The historical development of philosophy follows a different trajectory from that of human ethical culture as a whole. Philosophical development tends to have what Nietzsche called an untimely character. In their ethics and meta-ethics, Plato and Aristotle for example are far ahead of the nostalgia for heroic values that was still typical of classical Greek culture as a whole. In the culture as a whole, the highest expression of traditional values was tragedy, expressed both intimately in the poetic word and publicly as a performative spectacle. At the same time, traditional values were already challenged by the corrosive and alienating effects of proto-modernity in the ethical individualism and subjectivism of the Sophists. This impasse between tradition and individualism is still typical of modern culture as a whole today, even though Plato and Aristotle already showed the way out of it, through rational discourse in a context of mutual regard.
Brandom in A Spirit of Trust (2019) provocatively suggests that to limit our ethical responsibility to what we do intentionally is to perpetuate the alienation brought about by individualism and subjectivism. The solution to this dilemma, he says, is not to return to the traditional views that treated right and wrong simply as objective social facts or as commands given to us by society or by the gods, but rather to view what Aristotle would call unwilling actions and the unintentional consequences of the actions of each as the joint responsibility of everyone in the universal community of rational beings.
The broadly traditional view, according to Brandom, is that we are individually responsible for the totality of our objectively ascribable deeds, regardless of circumstances and regardless of what we intended. Oedipus in the Oedipus Rex of Sophocles must accept guilt and punishment for unwittingly having killed one who turned out to be his father, and for having married one who turned out to be his mother, after his parents had left him in the wilderness at birth because of a prophecy that he would bring them ruin. Oedipus is exiled from the city — a punishment regarded as worse than death — and deliberately blinds himself out of remorse, showing that he too accepts the verdict. From this point of view, even great humans are but pawns of fate, but we are nonetheless objectively responsible for the objective status of our objective deeds, whatever it may be.
The modern view is that responsibility is “subjective” rather than objective. We are individually responsible only for what we deliberately choose and intend, and no one at all is responsible for what happens by accident or unintentionally. But a great deal of what happens overall is accidental or unintentional.

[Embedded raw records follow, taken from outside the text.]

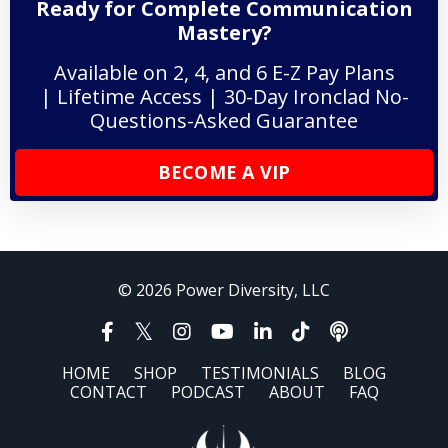
Ready for Complete Communication
Mastery?
Available on 2, 4, and 6 E-Z Pay Plans
| Lifetime Access | 30-Day Ironclad No-
Questions-Asked Guarantee
BECOME A VIP
© 2026 Power Diversity, LLC
HOME
SHOP
TESTIMONIALS
BLOG
CONTACT
PODCAST
ABOUT
FAQ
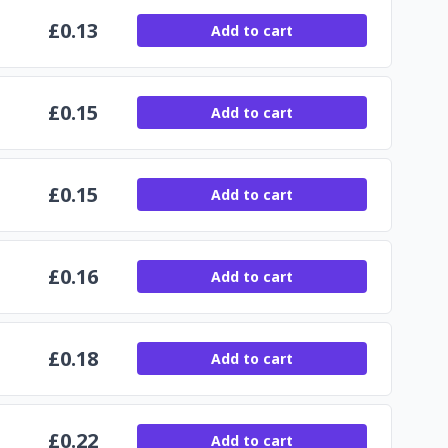
£
0.13
Add to cart
£
0.15
Add to cart
£
0.15
Add to cart
£
0.16
Add to cart
£
0.18
Add to cart
£
0.22
Add to cart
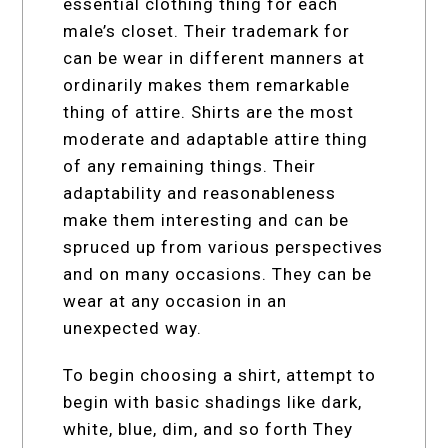
essential clothing thing for each
male’s closet. Their trademark for
can be wear in different manners at
ordinarily makes them remarkable
thing of attire. Shirts are the most
moderate and adaptable attire thing
of any remaining things. Their
adaptability and reasonableness
make them interesting and can be
spruced up from various perspectives
and on many occasions. They can be
wear at any occasion in an
unexpected way.
To begin choosing a shirt, attempt to
begin with basic shadings like dark,
white, blue, dim, and so forth They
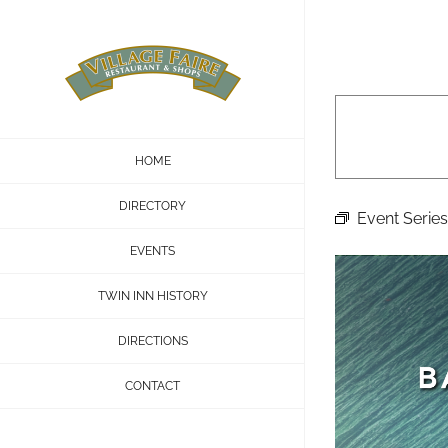
Skip
to
content
HOME
DIRECTORY
Event Series
EVENTS
TWIN INN HISTORY
DIRECTIONS
CONTACT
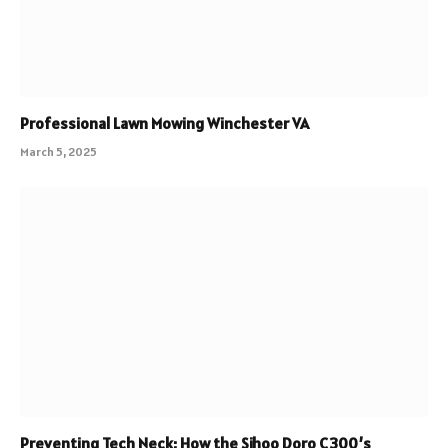
Professional Lawn Mowing Winchester VA
March 5, 2025
Preventing Tech Neck: How the Sihoo Doro C300’s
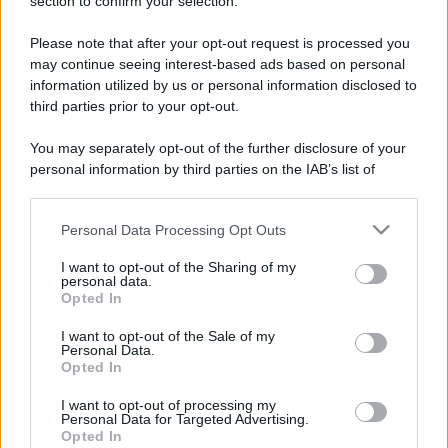
section to confirm your selection.
Please note that after your opt-out request is processed you
may continue seeing interest-based ads based on personal
information utilized by us or personal information disclosed to
third parties prior to your opt-out.
You may separately opt-out of the further disclosure of your
personal information by third parties on the IAB’s list of
downstream participants.
Personal Data Processing Opt Outs
This information may also be disclosed by us to third parties
on the IAB’s List of Downstream Participants that may further
I want to opt-out of the Sharing of my
disclose it to other third parties.
personal data.
Opted In
Please note that this website/app uses one or more Google
services and may gather and store information including but
I want to opt-out of the Sale of my
Devi accedere o registrarti per rispondere qui.
Personal Data.
not limited to your visit or usage behaviour. You may click to
Opted In
grant or deny consent to Google and its third-party tags to
Facebook
X (Twitter)
Bluesky
LinkedIn
Reddit
Pinterest
Tumblr
WhatsApp
Email
Li
Condividi:
use your data for below specified purposes in below Google
I want to opt-out of processing my
consent section.
Personal Data for Targeted Advertising.
Opted In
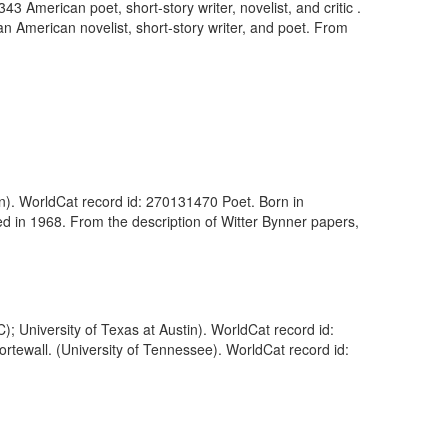
 American poet, short-story writer, novelist, and critic .
 American novelist, short-story writer, and poet. From
wn). WorldCat record id: 270131470 Poet. Born in
ed in 1968. From the description of Witter Bynner papers,
 University of Texas at Austin). WorldCat record id:
ortewall. (University of Tennessee). WorldCat record id:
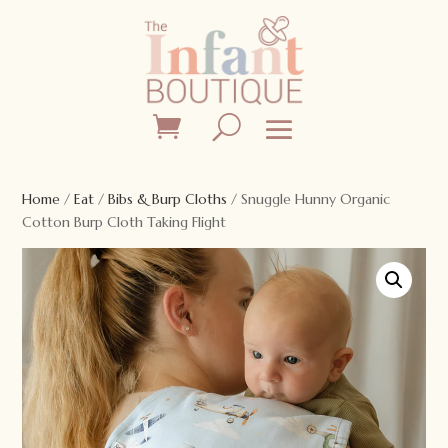
Home
/
Eat
/
Bibs & Burp Cloths
/ Snuggle Hunny Organic
Cotton Burp Cloth Taking Flight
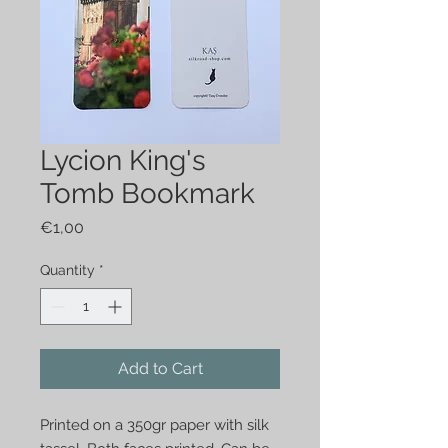
Lycion King's
Tomb Bookmark
Price
€1,00
Quantity
*
Add to Cart
Printed on a 350gr paper with silk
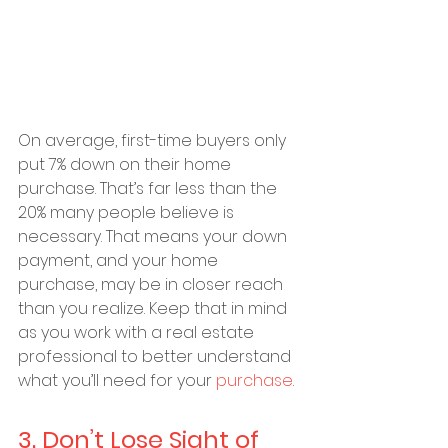
On average, first-time buyers only 
put 7% down on their home 
purchase. That’s far less than the 
20% many people believe is 
necessary. That means your down 
payment, and your home 
purchase, may be in closer reach 
than you realize. Keep that in mind 
as you work with a real estate 
professional to better understand 
what you’ll need for your 
purchase
.
3. Don’t Lose Sight of 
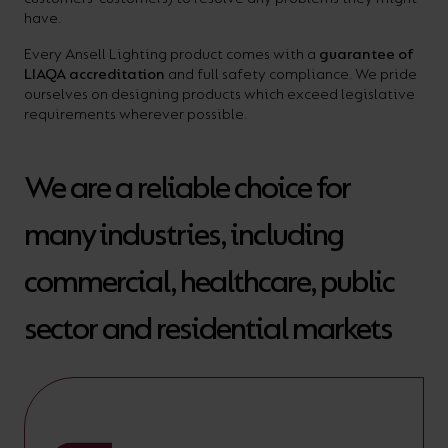
your
have.
CPDs
space,
as
Every Ansell Lighting product comes with a
guarantee of
LIAQA accreditation
and full safety compliance. We pride
we
well
ourselves on designing products which exceed legislative
have
as
requirements wherever possible.
a
useful
lighting
lighting
We are a reliable choice for
solution.
design
many industries, including
and
LED
VIEW ALL
commercial, healthcare, public
strip
SECTORS
&AMP;
sector and residential markets
calculators.
APPLICATIONS
VIEW THE
ENERGY
CALCULATOR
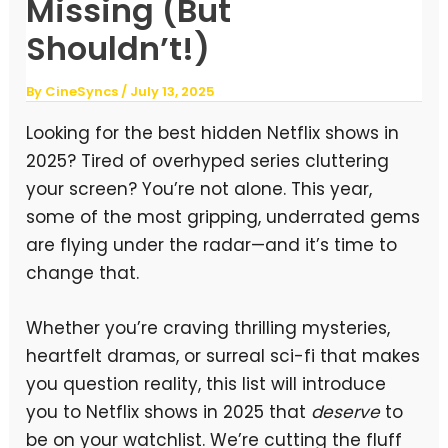
Missing (But
Shouldn’t!)
By
CineSyncs
/
July 13, 2025
Looking for the best hidden Netflix shows in
2025? Tired of overhyped series cluttering
your screen? You’re not alone. This year,
some of the most gripping, underrated gems
are flying under the radar—and it’s time to
change that.
Whether you’re craving thrilling mysteries,
heartfelt dramas, or surreal sci-fi that makes
you question reality, this list will introduce
you to Netflix shows in 2025 that
deserve
to
be on your watchlist. We’re cutting the fluff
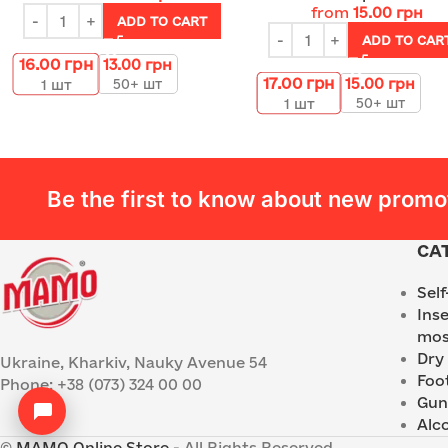
from
15.00
грн
ADD TO CART
ADD TO CAR
16.00
грн
13.00
грн
17.00
грн
15.00
грн
50+ шт
1
шт
50+ шт
1
шт
Be the first to know about new promo
CA
Sel
Ins
mos
Dry
Ukraine, Kharkiv, Nauky Avenue 54
Foo
Phone: +38 (073) 324 00 00
Gun
Alc
©
MAMO Online Store
- All Rights Reserved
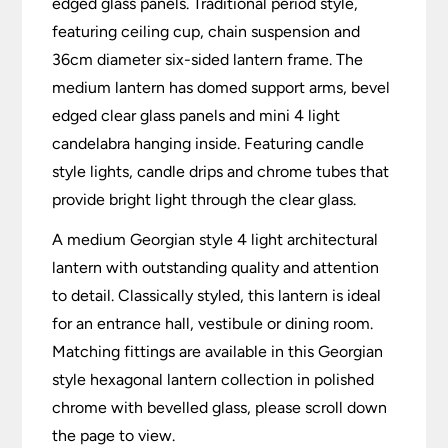
edged glass panels. Traditional period style,
featuring ceiling cup, chain suspension and
36cm diameter six-sided lantern frame. The
medium lantern has domed support arms, bevel
edged clear glass panels and mini 4 light
candelabra hanging inside. Featuring candle
style lights, candle drips and chrome tubes that
provide bright light through the clear glass.
A medium Georgian style 4 light architectural
lantern with outstanding quality and attention
to detail. Classically styled, this lantern is ideal
for an entrance hall, vestibule or dining room.
Matching fittings are available in this Georgian
style hexagonal lantern collection in polished
chrome with bevelled glass, please scroll down
the page to view.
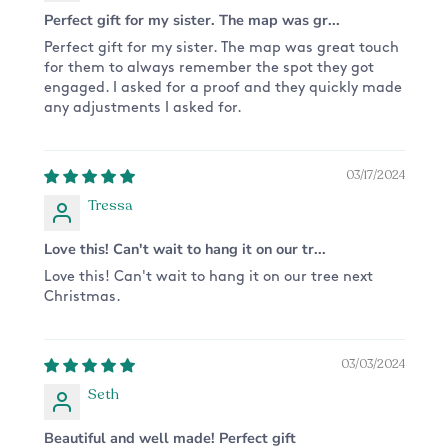
Perfect gift for my sister. The map was gr...
Perfect gift for my sister. The map was great touch
for them to always remember the spot they got
engaged. I asked for a proof and they quickly made
any adjustments I asked for.
03/17/2024
Tressa
Love this! Can't wait to hang it on our tr...
Love this! Can't wait to hang it on our tree next
Christmas.
03/03/2024
Seth
Beautiful and well made! Perfect gift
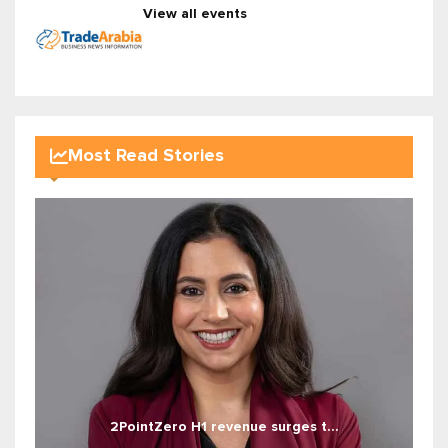
View all events
Most Read Stories
2PointZero H1 revenue surges t...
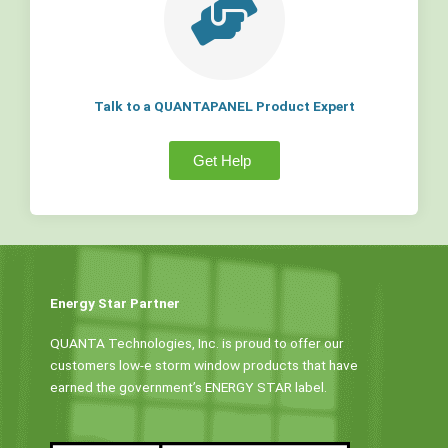
Talk to a QUANTAPANEL Product Expert
Get Help
Energy Star Partner
QUANTA Technologies, Inc. is proud to offer our
customers low-e storm window products that have
earned the government’s ENERGY STAR label.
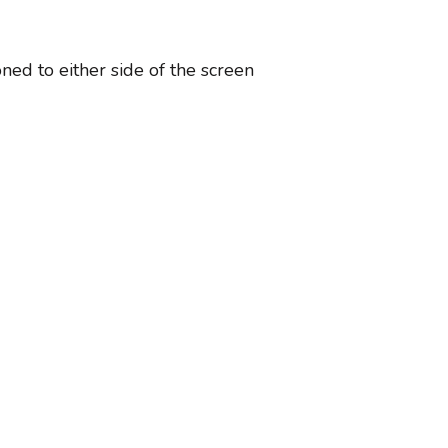
ned to either side of the screen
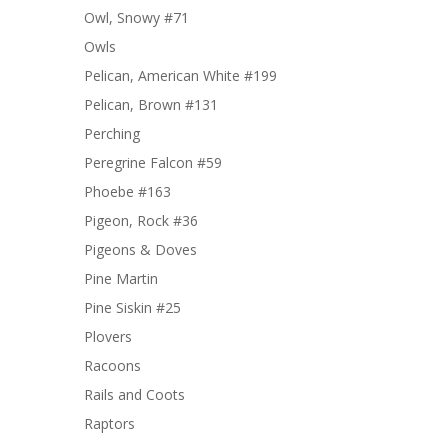
Owl, Snowy #71
Owls
Pelican, American White #199
Pelican, Brown #131
Perching
Peregrine Falcon #59
Phoebe #163
Pigeon, Rock #36
Pigeons & Doves
Pine Martin
Pine Siskin #25
Plovers
Racoons
Rails and Coots
Raptors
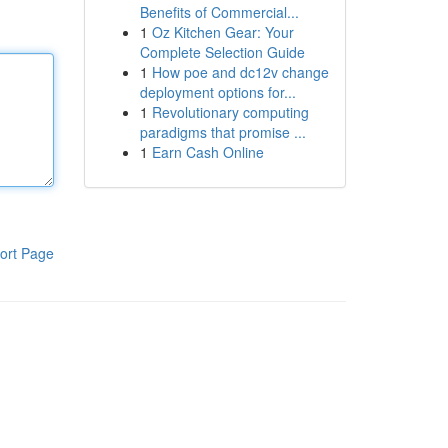
Benefits of Commercial...
1
Oz Kitchen Gear: Your
Complete Selection Guide
1
How poe and dc12v change
deployment options for...
1
Revolutionary computing
paradigms that promise ...
1
Earn Cash Online
ort Page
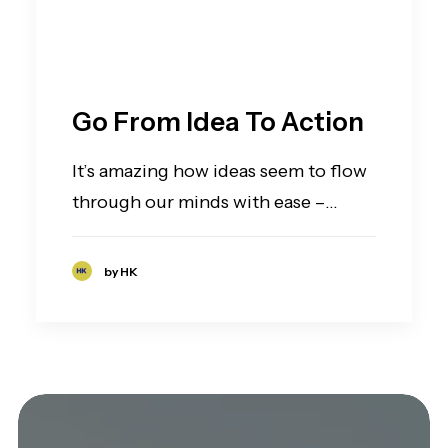
Go From Idea To Action
It’s amazing how ideas seem to flow
through our minds with ease –…
by HK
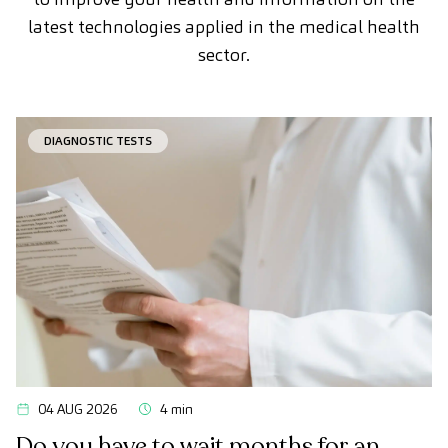
latest technologies applied in the medical health
sector.
DIAGNOSTIC TESTS
04 AUG 2026
4 min
Do you have to wait months for an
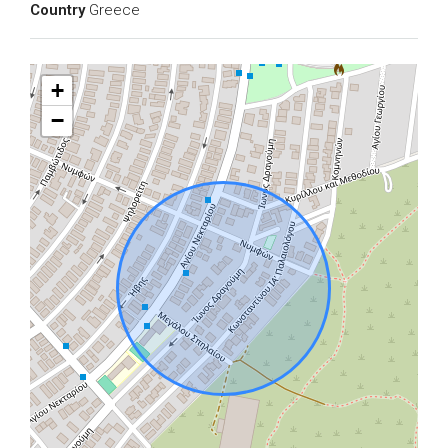
Country
Greece
+
−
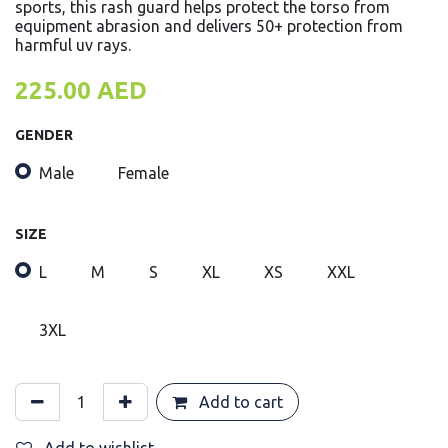
sports, this rash guard helps protect the torso from
equipment abrasion and delivers 50+ protection from
harmful uv rays.
225.00
AED
GENDER
Male
Female
SIZE
L
M
S
XL
XS
XXL
3XL
Add to cart
Add to wishlist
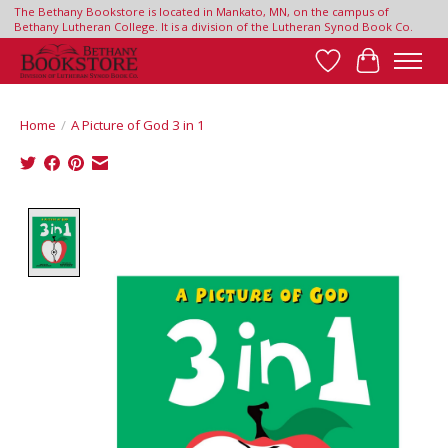
The Bethany Bookstore is located in Mankato, MN, on the campus of
Bethany Lutheran College. It is a division of the Lutheran Synod Book Co.
Wish List
Cart
Home
/
A Picture of God 3 in 1
Product image slideshow Items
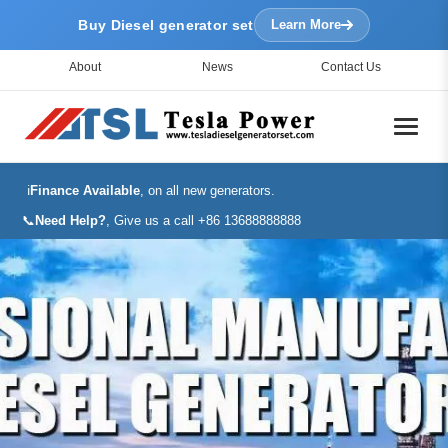
Buy Diesel generator set
Learn More
About
News
Contact Us
ℹ️
Finance Available
, on all new generators.
📞
Need Help?
, Give us a call +86 13688888888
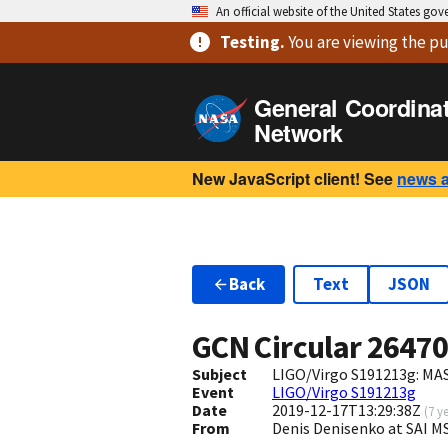
An official website of the United States go
Testing
.
You are viewing
the pu
General Coordina
Network
New JavaScript client! See
news 
Back
Text
JSON
GCN Circular
2647
Subject
LIGO/Virgo S191213g: MAS
Event
LIGO/Virgo S191213g
Date
2019-12-17T13:29:38Z
(
7 y
From
Denis Denisenko at SAI 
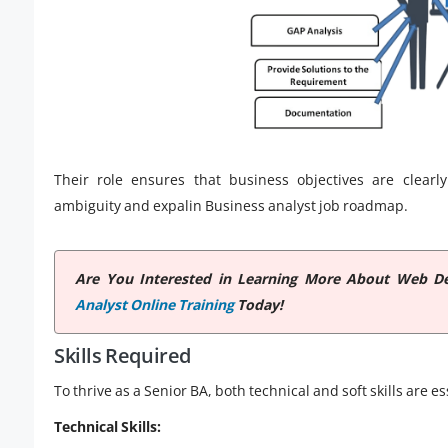
Their role ensures that business objectives are clearly
ambiguity and expalin Business analyst job roadmap.
Are You Interested in Learning More About Web De
Analyst Online Training
Today!
Skills Required
To thrive as a Senior BA, both technical and soft skills are es
Technical Skills:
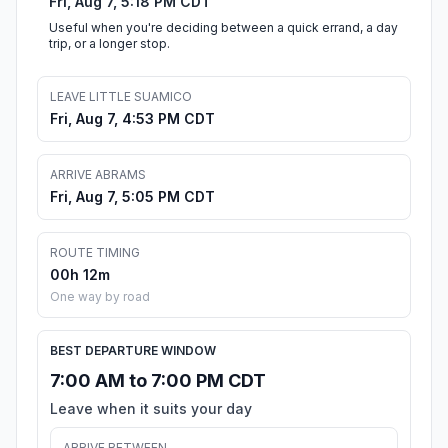
Fri, Aug 7, 5:18 PM CDT
Useful when you're deciding between a quick errand, a day
trip, or a longer stop.
LEAVE LITTLE SUAMICO
Fri, Aug 7, 4:53 PM CDT
ARRIVE ABRAMS
Fri, Aug 7, 5:05 PM CDT
ROUTE TIMING
00h 12m
One way by road
BEST DEPARTURE WINDOW
7:00 AM to 7:00 PM CDT
Leave when it suits your day
ARRIVE BETWEEN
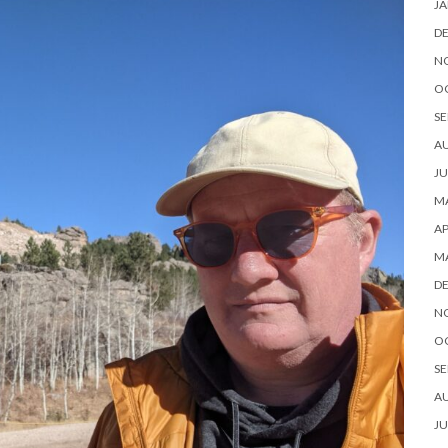
JA
D
N
O
SE
A
JU
MA
AP
M
D
N
O
SE
A
JU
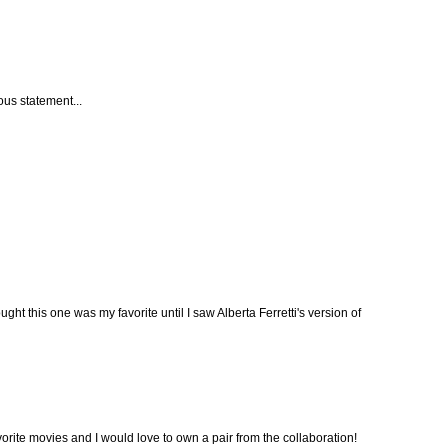
ous statement...
ght this one was my favorite until I saw Alberta Ferretti's version of
avorite movies and I would love to own a pair from the collaboration!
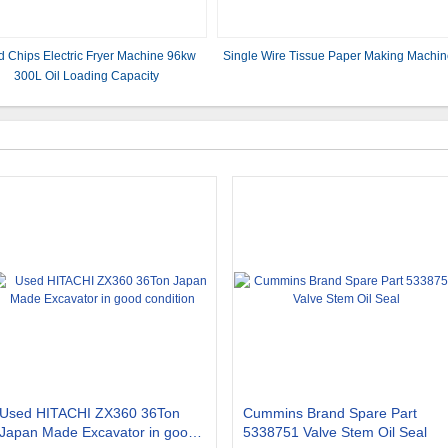
d Chips Electric Fryer Machine 96kw
Single Wire Tissue Paper Making Machi
300L Oil Loading Capacity
Used HITACHI ZX360 36Ton
Cummins Brand Spare Part
Japan Made Excavator in good
5338751 Valve Stem Oil Seal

Brandom reads Hegel in the Spirit chapter of the Phenomenology as providing the first real alternative to both the traditional view and this modern view. Hegel’s view is what Brandom calls “postmodern”, not in the pop culture sense of so-called postmodernism, but in the sense of providing a serious alternative to both traditional and modern views, which is what motivates the “Postmodern” in the masthead under which I write here.
For Brandom, Hegel’s achievement as expressed in the theory of mutual recognition is unprecedented. I think that mutual recognition is already implicit in the form of Platonic dialogue — rational discourse in a context of mutual regard — and begins to be made explicit when Aristotle treats forms of friendship and love that emphasize mutuality and recognition of the other as one of the two pinnacles of ethical development, along with wisdom.